◆ Prompt ◆
Each line of the data should be repeated precisely.

(Bounding box prediction data)

##########

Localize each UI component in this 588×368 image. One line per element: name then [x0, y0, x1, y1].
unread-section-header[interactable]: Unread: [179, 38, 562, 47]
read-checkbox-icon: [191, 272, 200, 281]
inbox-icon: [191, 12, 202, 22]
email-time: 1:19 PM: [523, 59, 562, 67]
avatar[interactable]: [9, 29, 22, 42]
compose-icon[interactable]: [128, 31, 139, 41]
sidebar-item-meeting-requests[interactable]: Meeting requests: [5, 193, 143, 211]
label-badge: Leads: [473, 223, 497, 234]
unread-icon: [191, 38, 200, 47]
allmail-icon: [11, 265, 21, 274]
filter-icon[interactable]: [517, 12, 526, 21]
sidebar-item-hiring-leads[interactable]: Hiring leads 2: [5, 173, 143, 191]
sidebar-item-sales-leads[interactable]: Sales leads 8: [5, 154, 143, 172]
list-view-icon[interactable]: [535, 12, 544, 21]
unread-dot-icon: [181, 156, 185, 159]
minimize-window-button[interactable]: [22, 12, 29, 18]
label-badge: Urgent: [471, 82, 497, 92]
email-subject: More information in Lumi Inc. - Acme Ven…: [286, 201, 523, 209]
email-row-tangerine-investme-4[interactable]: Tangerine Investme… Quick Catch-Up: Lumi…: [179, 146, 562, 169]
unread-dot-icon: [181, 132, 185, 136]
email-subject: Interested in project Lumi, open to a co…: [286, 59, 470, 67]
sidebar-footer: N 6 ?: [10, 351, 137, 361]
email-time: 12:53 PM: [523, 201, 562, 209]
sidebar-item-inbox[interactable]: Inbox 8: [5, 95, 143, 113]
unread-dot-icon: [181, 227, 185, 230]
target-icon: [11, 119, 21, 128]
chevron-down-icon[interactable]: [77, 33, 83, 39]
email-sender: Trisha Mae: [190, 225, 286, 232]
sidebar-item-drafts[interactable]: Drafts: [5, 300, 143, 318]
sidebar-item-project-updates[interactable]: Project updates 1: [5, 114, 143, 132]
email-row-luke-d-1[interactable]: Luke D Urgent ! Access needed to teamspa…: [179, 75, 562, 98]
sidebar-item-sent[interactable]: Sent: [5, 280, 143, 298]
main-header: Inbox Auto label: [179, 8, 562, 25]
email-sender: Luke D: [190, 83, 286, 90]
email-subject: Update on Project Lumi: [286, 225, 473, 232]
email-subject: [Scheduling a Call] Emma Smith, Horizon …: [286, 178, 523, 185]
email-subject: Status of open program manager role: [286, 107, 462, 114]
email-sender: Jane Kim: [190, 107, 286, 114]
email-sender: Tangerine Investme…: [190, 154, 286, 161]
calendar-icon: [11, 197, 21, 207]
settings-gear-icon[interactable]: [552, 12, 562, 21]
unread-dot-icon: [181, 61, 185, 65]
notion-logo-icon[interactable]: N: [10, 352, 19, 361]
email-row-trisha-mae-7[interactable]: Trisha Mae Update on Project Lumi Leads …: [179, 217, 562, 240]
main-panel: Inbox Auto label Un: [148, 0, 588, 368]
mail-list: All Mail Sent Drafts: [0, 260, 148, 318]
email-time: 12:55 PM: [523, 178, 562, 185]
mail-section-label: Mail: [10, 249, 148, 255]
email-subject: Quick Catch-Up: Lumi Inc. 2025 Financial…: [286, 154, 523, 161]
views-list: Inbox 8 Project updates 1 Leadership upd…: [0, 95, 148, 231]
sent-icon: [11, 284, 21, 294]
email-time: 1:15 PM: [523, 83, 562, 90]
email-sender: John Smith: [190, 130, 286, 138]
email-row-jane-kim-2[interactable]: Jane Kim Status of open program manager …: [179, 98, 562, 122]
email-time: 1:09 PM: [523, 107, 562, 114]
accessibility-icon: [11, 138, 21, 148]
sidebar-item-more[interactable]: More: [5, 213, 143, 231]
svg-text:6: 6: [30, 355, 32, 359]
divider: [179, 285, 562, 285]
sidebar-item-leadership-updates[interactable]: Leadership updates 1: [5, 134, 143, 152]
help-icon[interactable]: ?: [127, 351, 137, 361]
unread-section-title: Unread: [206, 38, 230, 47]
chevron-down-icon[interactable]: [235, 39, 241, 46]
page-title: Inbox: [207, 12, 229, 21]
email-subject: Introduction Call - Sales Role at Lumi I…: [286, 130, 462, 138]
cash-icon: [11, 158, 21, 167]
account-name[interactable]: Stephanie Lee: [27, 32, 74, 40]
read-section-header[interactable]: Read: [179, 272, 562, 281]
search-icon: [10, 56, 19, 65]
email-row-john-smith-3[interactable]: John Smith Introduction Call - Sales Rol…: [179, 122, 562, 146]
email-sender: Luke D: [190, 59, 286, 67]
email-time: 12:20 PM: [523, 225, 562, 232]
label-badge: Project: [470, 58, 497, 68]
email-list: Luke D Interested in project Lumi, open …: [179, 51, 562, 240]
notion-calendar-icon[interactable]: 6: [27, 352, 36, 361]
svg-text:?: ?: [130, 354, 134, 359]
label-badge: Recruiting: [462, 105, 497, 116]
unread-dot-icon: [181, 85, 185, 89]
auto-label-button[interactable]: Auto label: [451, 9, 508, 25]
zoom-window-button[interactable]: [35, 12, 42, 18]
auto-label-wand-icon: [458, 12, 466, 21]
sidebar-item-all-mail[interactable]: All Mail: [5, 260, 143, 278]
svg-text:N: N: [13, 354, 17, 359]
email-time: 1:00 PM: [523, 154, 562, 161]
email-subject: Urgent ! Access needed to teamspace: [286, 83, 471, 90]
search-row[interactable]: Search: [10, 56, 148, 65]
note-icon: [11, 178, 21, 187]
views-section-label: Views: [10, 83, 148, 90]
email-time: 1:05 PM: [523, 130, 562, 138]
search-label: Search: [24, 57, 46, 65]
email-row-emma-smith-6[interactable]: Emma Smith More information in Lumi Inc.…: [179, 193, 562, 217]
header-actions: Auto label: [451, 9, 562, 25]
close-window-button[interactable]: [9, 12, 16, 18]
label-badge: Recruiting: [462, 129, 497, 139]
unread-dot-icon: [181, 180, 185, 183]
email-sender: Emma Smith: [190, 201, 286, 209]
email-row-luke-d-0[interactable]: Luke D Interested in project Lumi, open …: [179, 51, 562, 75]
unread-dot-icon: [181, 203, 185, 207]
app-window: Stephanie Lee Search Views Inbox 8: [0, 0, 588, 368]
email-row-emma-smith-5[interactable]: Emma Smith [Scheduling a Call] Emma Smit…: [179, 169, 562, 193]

##########

◆ Written solution ◆
Localize each UI component in this 588×368 image. One line per element: name then [x0, y0, x1, y1].
unread-section-header[interactable]: Unread: [179, 38, 562, 47]
read-checkbox-icon: [191, 272, 200, 281]
inbox-icon: [191, 12, 202, 22]
email-time: 1:19 PM: [523, 59, 562, 67]
avatar[interactable]: [9, 29, 22, 42]
compose-icon[interactable]: [128, 31, 139, 41]
sidebar-item-meeting-requests[interactable]: Meeting requests: [5, 193, 143, 211]
label-badge: Leads: [473, 223, 497, 234]
unread-icon: [191, 38, 200, 47]
allmail-icon: [11, 265, 21, 274]
filter-icon[interactable]: [517, 12, 526, 21]
sidebar-item-hiring-leads[interactable]: Hiring leads 2: [5, 173, 143, 191]
sidebar-item-sales-leads[interactable]: Sales leads 8: [5, 154, 143, 172]
list-view-icon[interactable]: [535, 12, 544, 21]
unread-dot-icon: [181, 156, 185, 159]
minimize-window-button[interactable]: [22, 12, 29, 18]
label-badge: Urgent: [471, 82, 497, 92]
email-subject: More information in Lumi Inc. - Acme Ven…: [286, 201, 523, 209]
email-row-tangerine-investme-4[interactable]: Tangerine Investme… Quick Catch-Up: Lumi…: [179, 146, 562, 169]
unread-dot-icon: [181, 132, 185, 136]
email-subject: Interested in project Lumi, open to a co…: [286, 59, 470, 67]
sidebar-footer: N 6 ?: [10, 351, 137, 361]
email-time: 12:53 PM: [523, 201, 562, 209]
sidebar-item-inbox[interactable]: Inbox 8: [5, 95, 143, 113]
unread-dot-icon: [181, 227, 185, 230]
target-icon: [11, 119, 21, 128]
chevron-down-icon[interactable]: [77, 33, 83, 39]
email-sender: Trisha Mae: [190, 225, 286, 232]
sidebar-item-drafts[interactable]: Drafts: [5, 300, 143, 318]
sidebar-item-project-updates[interactable]: Project updates 1: [5, 114, 143, 132]
email-row-luke-d-1[interactable]: Luke D Urgent ! Access needed to teamspa…: [179, 75, 562, 98]
sidebar-item-sent[interactable]: Sent: [5, 280, 143, 298]
main-header: Inbox Auto label: [179, 8, 562, 25]
email-sender: Luke D: [190, 83, 286, 90]
email-subject: Update on Project Lumi: [286, 225, 473, 232]
email-subject: [Scheduling a Call] Emma Smith, Horizon …: [286, 178, 523, 185]
email-subject: Status of open program manager role: [286, 107, 462, 114]
email-sender: Jane Kim: [190, 107, 286, 114]
email-sender: Tangerine Investme…: [190, 154, 286, 161]
calendar-icon: [11, 197, 21, 207]
settings-gear-icon[interactable]: [552, 12, 562, 21]
unread-dot-icon: [181, 61, 185, 65]
notion-logo-icon[interactable]: N: [10, 352, 19, 361]
email-row-trisha-mae-7[interactable]: Trisha Mae Update on Project Lumi Leads …: [179, 217, 562, 240]
main-panel: Inbox Auto label Un: [148, 0, 588, 368]
mail-list: All Mail Sent Drafts: [0, 260, 148, 318]
email-time: 12:55 PM: [523, 178, 562, 185]
mail-section-label: Mail: [10, 249, 148, 255]
email-subject: Quick Catch-Up: Lumi Inc. 2025 Financial…: [286, 154, 523, 161]
views-list: Inbox 8 Project updates 1 Leadership upd…: [0, 95, 148, 231]
sent-icon: [11, 284, 21, 294]
email-time: 1:15 PM: [523, 83, 562, 90]
email-sender: John Smith: [190, 130, 286, 138]
email-row-jane-kim-2[interactable]: Jane Kim Status of open program manager …: [179, 98, 562, 122]
email-time: 1:09 PM: [523, 107, 562, 114]
accessibility-icon: [11, 138, 21, 148]
sidebar-item-more[interactable]: More: [5, 213, 143, 231]
svg-text:6: 6: [30, 355, 32, 359]
divider: [179, 285, 562, 285]
sidebar-item-leadership-updates[interactable]: Leadership updates 1: [5, 134, 143, 152]
help-icon[interactable]: ?: [127, 351, 137, 361]
unread-section-title: Unread: [206, 38, 230, 47]
chevron-down-icon[interactable]: [235, 39, 241, 46]
page-title: Inbox: [207, 12, 229, 21]
email-subject: Introduction Call - Sales Role at Lumi I…: [286, 130, 462, 138]
cash-icon: [11, 158, 21, 167]
account-name[interactable]: Stephanie Lee: [27, 32, 74, 40]
read-section-header[interactable]: Read: [179, 272, 562, 281]
search-icon: [10, 56, 19, 65]
email-row-john-smith-3[interactable]: John Smith Introduction Call - Sales Rol…: [179, 122, 562, 146]
email-sender: Luke D: [190, 59, 286, 67]
email-time: 12:20 PM: [523, 225, 562, 232]
label-badge: Project: [470, 58, 497, 68]
email-list: Luke D Interested in project Lumi, open …: [179, 51, 562, 240]
notion-calendar-icon[interactable]: 6: [27, 352, 36, 361]
svg-text:?: ?: [130, 354, 134, 359]
label-badge: Recruiting: [462, 105, 497, 116]
unread-dot-icon: [181, 85, 185, 89]
auto-label-button[interactable]: Auto label: [451, 9, 508, 25]
zoom-window-button[interactable]: [35, 12, 42, 18]
auto-label-wand-icon: [458, 12, 466, 21]
sidebar-item-all-mail[interactable]: All Mail: [5, 260, 143, 278]
svg-text:N: N: [13, 354, 17, 359]
email-time: 1:00 PM: [523, 154, 562, 161]
email-subject: Urgent ! Access needed to teamspace: [286, 83, 471, 90]
search-row[interactable]: Search: [10, 56, 148, 65]
note-icon: [11, 178, 21, 187]
views-section-label: Views: [10, 83, 148, 90]
email-time: 1:05 PM: [523, 130, 562, 138]
search-label: Search: [24, 57, 46, 65]
email-row-emma-smith-6[interactable]: Emma Smith More information in Lumi Inc.…: [179, 193, 562, 217]
header-actions: Auto label: [451, 9, 562, 25]
close-window-button[interactable]: [9, 12, 16, 18]
label-badge: Recruiting: [462, 129, 497, 139]
unread-dot-icon: [181, 180, 185, 183]
email-sender: Emma Smith: [190, 201, 286, 209]
email-row-luke-d-0[interactable]: Luke D Interested in project Lumi, open …: [179, 51, 562, 75]
unread-dot-icon: [181, 203, 185, 207]
app-window: Stephanie Lee Search Views Inbox 8: [0, 0, 588, 368]
email-row-emma-smith-5[interactable]: Emma Smith [Scheduling a Call] Emma Smit…: [179, 169, 562, 193]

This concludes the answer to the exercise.